1. A tube assembly comprising:

a first tubular member formed of a cross-linked polymer, the first tubular member including a plurality of corrugations; and

a second tubular member coaxially receiving the first tubular member, the second tubular member including a plurality of interconnected strands.

2. (canceled)

3. The tube assembly of claim 1, wherein the first tubular member includes cross-linked polyethylene.

4. The tube assembly of claim 1, wherein the first tubular member includes cross-linked polyamide.

5. The tube assembly of claim 1, wherein the plurality of corrugations include ridges and valleys.

6. The tube assembly of claim 5, wherein the ridges are annular.

7. The tube assembly of claim 1, wherein the first tubular member includes a sidewall defining the plurality of corrugations.

8. The tube assembly of claim 7, wherein the plurality of corrugations are ribs.

9. The tube assembly of claim 1, wherein the plurality of corrugations are convoluted.

10. The tube assembly of claim 1, further comprising an end fitting coupling together adjacent ends of the first tubular member and the second tubular member.

11. The tube assembly of claim 10, wherein the end fitting is overmolded around the adjacent ends of the first tubular member and the second tubular member.

12. A tube assembly comprising:

a first tubular member formed of a cross-linked polyethylene, the first tubular member including a sidewall having a plurality of corrugations, and

a second tubular member coaxially receiving the first tubular member.

13. The tube assembly of claim 12, wherein the second tubular member includes a cross-linked polymer.

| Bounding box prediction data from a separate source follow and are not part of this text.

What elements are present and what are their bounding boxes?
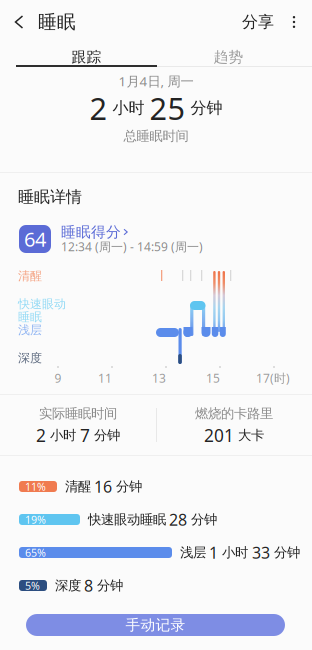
staticText: 19%	[25, 512, 46, 527]
staticText: 大卡	[234, 427, 264, 443]
staticText: 7	[80, 424, 90, 447]
staticText: 13	[152, 370, 166, 386]
button[interactable]: 64	[0, 223, 312, 255]
staticText: 15	[206, 370, 220, 386]
staticText: 深度	[18, 351, 42, 365]
staticText: 跟踪	[72, 48, 102, 66]
staticText: 9	[54, 370, 62, 386]
staticText: 64	[24, 226, 46, 252]
button[interactable]: 返回	[4, 4, 34, 40]
staticText: 33	[252, 542, 270, 563]
staticText: 11%	[25, 479, 46, 494]
button[interactable]: 更多	[282, 7, 306, 37]
staticText: 小时	[46, 427, 80, 443]
staticText: 11	[98, 370, 112, 386]
staticText: 分钟	[187, 511, 217, 528]
staticText: 65%	[25, 545, 46, 560]
staticText: 8	[84, 575, 93, 596]
staticText: 快速眼动睡眠	[88, 511, 166, 528]
staticText: 总睡眠时间	[124, 128, 188, 144]
staticText: 分钟	[186, 98, 222, 118]
button[interactable]: 分享	[240, 7, 276, 37]
staticText: 分享	[242, 12, 274, 32]
staticText: 2	[36, 424, 46, 447]
staticText: 25	[150, 88, 186, 128]
staticText: 16	[94, 476, 112, 497]
staticText: 清醒	[18, 269, 42, 283]
staticText: 清醒	[65, 478, 91, 495]
staticText: 燃烧的卡路里	[195, 405, 273, 422]
staticText: 浅层	[18, 323, 42, 337]
button[interactable]: 睡眠详情	[18, 189, 138, 205]
staticText: 小时	[218, 544, 252, 561]
staticText: 睡眠	[38, 10, 76, 33]
button[interactable]: 趋势	[158, 50, 299, 64]
staticText: 2	[90, 88, 108, 128]
staticText: 快速眼动	[18, 297, 66, 311]
staticText: 分钟	[90, 427, 120, 443]
staticText: 分钟	[112, 478, 142, 495]
staticText: 趋势	[214, 48, 244, 66]
staticText: 睡眠得分	[61, 223, 121, 241]
button[interactable]: 手动记录	[26, 614, 285, 636]
button[interactable]: 跟踪	[16, 44, 157, 68]
staticText: 实际睡眠时间	[39, 405, 117, 422]
staticText: 分钟	[93, 577, 123, 594]
staticText: 手动记录	[126, 616, 186, 634]
staticText: 深度	[55, 577, 81, 594]
staticText: 28	[169, 509, 187, 530]
staticText: 睡眠	[18, 310, 42, 324]
staticText: 201	[204, 424, 234, 447]
staticText: 浅层	[180, 544, 206, 561]
staticText: 5%	[25, 578, 40, 593]
staticText: 分钟	[270, 544, 300, 561]
staticText: 17(时)	[256, 370, 290, 386]
staticText: 小时	[108, 98, 150, 118]
staticText: 1	[209, 542, 218, 563]
staticText: 12:34 (周一) - 14:59 (周一)	[61, 238, 203, 254]
staticText: 睡眠详情	[18, 187, 82, 207]
button[interactable]: 睡眠	[38, 12, 78, 32]
staticText: 1月4日, 周一	[118, 72, 194, 90]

14. The tube assembly of claim 13, wherein the second tubular member includes cross-linked polyethylene.

15. The tube assembly of claim 13, wherein the second tubular member includes a plurality of stands.

16. The tube assembly of claim 15, wherein the plurality of strands are woven together to form a braid.

17. The tube assembly of claim 12, further comprising an end fitting coupling together adjacent ends of the first tubular member and the second tubular member.

18. The tube assembly of claim 17, wherein the end fitting is overmolded around the adjacent ends of the first tubular member and the second tubular member.

19. A tube assembly for use with a faucet, the tube assembly comprising:

an inner tubular member extending between opposing first and second ends and formed of a cross-linked polyethylene, the inner tubular member including a sidewall having a plurality of corrugations,

an outer tubular member extending between opposing first and second ends and receiving the inner tubular member, the outer tubular member including a plurality of cross-linked polyethylene strands, the strands being interwoven; and

an end fitting overmolded around the first end of the inner tubular member and the first end of the outer tubular member.

20. A faucet assembly comprising:

a water outlet;

a valve fluidly coupled to the water outlet;

a tube assembly fluidly coupling the valve to a water supply line, the tube assembly including a first tubular member formed of a cross-linked polyethylene and including a sidewall having a plurality of corrugations, and a second tubular member co-axially receiving the first tubular member.

21. The faucet assembly of claim 20, wherein the second tubular member includes a cross-linked polymer.

22. The faucet assembly of claim 20, further comprising an end fitting coupling together adjacent ends of the first tubular member and the second tubular member.

23. The faucet assembly of claim 20, wherein the end fitting is overmolded around the adjacent ends of the first tubular member and the second tubular member.

24. The faucet assembly of claim 20, wherein the outlet comprises at least one of a delivery spout and a side spray.